To exercise these rights, you can contact us by email, using the email address published on our website/marketplace. If you have a complaint about how we handle your data, we would like to hear from you.
10.1 Our website/marketplace includes hyperlinks to, and details of, third party websites.
10.2 In general we have no control over, and are not responsible for, the privacy policies and practices of third parties.
11.1 A cookie is a file containing an identifier (a string of letters and numbers) that is sent by a web server to a web browser and is stored by the browser. The identifier is then sent back to the server each time the browser requests a page from the server.
12.1 We use cookies to help us to analyse the use and performance of our website/marketplace and services.
13.1 Most browsers allow you to refuse to accept cookies and to delete cookies. The methods for doing so vary from browser to browser, and from version to version. You can however obtain up-to-date information about blocking and deleting cookies via these links:
(a) https://support.google.com/chrome/answer/95647 (Chrome);
(b) https://support.mozilla.org/en-US/kb/enhanced-tracking-protection-firefox-desktop (Firefox);
(c) https://help.opera.com/en/latest/security-and-privacy/ (Opera);
(d) https://support.microsoft.com/en-gb/help/17442/windows-internet-explorer-delete-manage-cookies (Internet Explorer);
(e) https://support.apple.com/en-gb/guide/safari/manage-cookies-and-website/marketplace -data-sfri11471/mac (Safari); and
(f) https://support.microsoft.com/en-gb/help/4468242/microsoft-edge-browsing-data-and-privacy (Edge).
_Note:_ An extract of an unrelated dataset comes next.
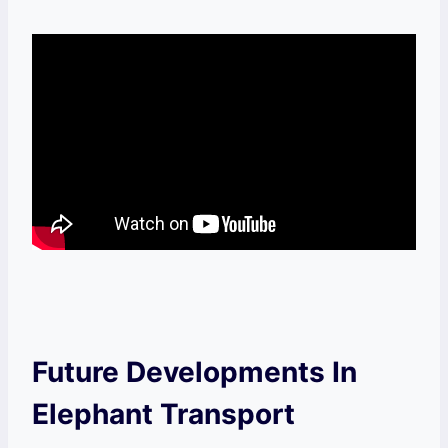
Future Developments In
Elephant Transport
13.2 Blocking all cookies will have a negative impact upon the usability of many websites.
13.3 If you block cookies, you will not be able to use all the features on our website/marketplace.
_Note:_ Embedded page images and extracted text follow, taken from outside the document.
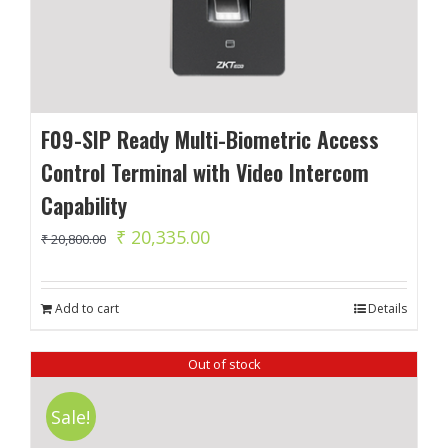
F09-SIP Ready Multi-Biometric Access
Control Terminal with Video Intercom
Capability
Original
Current
₹
20,335.00
₹
20,800.00
price
price
was:
is:
Add to cart
Details
₹ 20,800.00.
₹ 20,335.00.
Out of stock
Sale!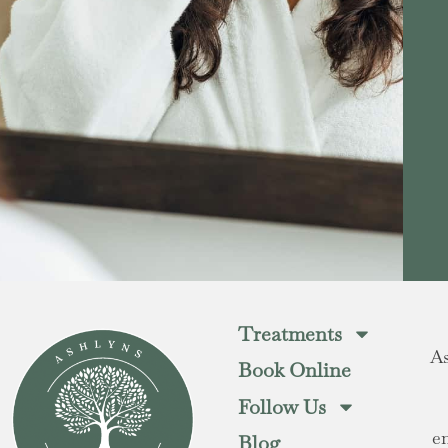
Treatments
As
Book Online
Follow Us
e
Blog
14.1 We may update this policy from time to time by publishing a new version on our website/marketplace.
14.2 You should check this page occasionally to ensure you are happy with any changes to this policy.
15.1 This website/marketplace is owned and operated by LF Links Limited (trading as Litigation Funding Links).
15.2 We are registered in England and Wales under registration number 14052211, and our registered office is at Kemp House, 160 City Road, London, EC1V 2NX.
15.3 You can contact us by email, using the email address published on our website/marketplace.
16.1 We are registered as a data controller with the UK Information Commissioner's Office.
16.2 Our data protection registration number is [number].